> [TASK TO COMPLETE]
Although the entries contain pictures, write out only their text, exactly as it stands.
* * * * * * * * *
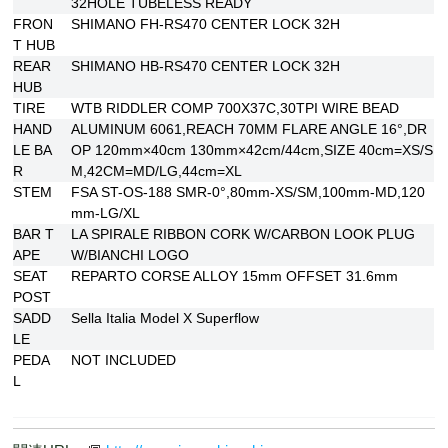
32HOLE TUBELESS READY
FRON
SHIMANO FH-RS470 CENTER LOCK 32H
T HUB
REAR
SHIMANO HB-RS470 CENTER LOCK 32H
HUB
TIRE
WTB RIDDLER COMP 700X37C,30TPI WIRE BEAD
HAND
ALUMINUM 6061,REACH 70MM FLARE ANGLE 16°,DR
LE BA
OP 120mm×40cm 130mm×42cm/44cm,SIZE 40cm=XS/S
R
M,42CM=MD/LG,44cm=XL
STEM
FSA ST-OS-188 SMR-0°,80mm-XS/SM,100mm-MD,120
mm-LG/XL
BAR T
LA SPIRALE RIBBON CORK W/CARBON LOOK PLUG
APE
W/BIANCHI LOGO
SEAT
REPARTO CORSE ALLOY 15mm OFFSET 31.6mm
POST
SADD
Sella Italia Model X Superflow
LE
PEDA
NOT INCLUDED
L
* * * * * * * * *
> [TASK RESULT]
32HOLE TUBELESS READY
FRON
SHIMANO FH-RS470 CENTER LOCK 32H
T HUB
REAR
SHIMANO HB-RS470 CENTER LOCK 32H
HUB
TIRE
WTB RIDDLER COMP 700X37C,30TPI WIRE BEAD
HAND
ALUMINUM 6061,REACH 70MM FLARE ANGLE 16°,DR
LE BA
OP 120mm×40cm 130mm×42cm/44cm,SIZE 40cm=XS/S
R
M,42CM=MD/LG,44cm=XL
STEM
FSA ST-OS-188 SMR-0°,80mm-XS/SM,100mm-MD,120
mm-LG/XL
BAR T
LA SPIRALE RIBBON CORK W/CARBON LOOK PLUG
APE
W/BIANCHI LOGO
SEAT
REPARTO CORSE ALLOY 15mm OFFSET 31.6mm
POST
SADD
Sella Italia Model X Superflow
LE
PEDA
NOT INCLUDED
L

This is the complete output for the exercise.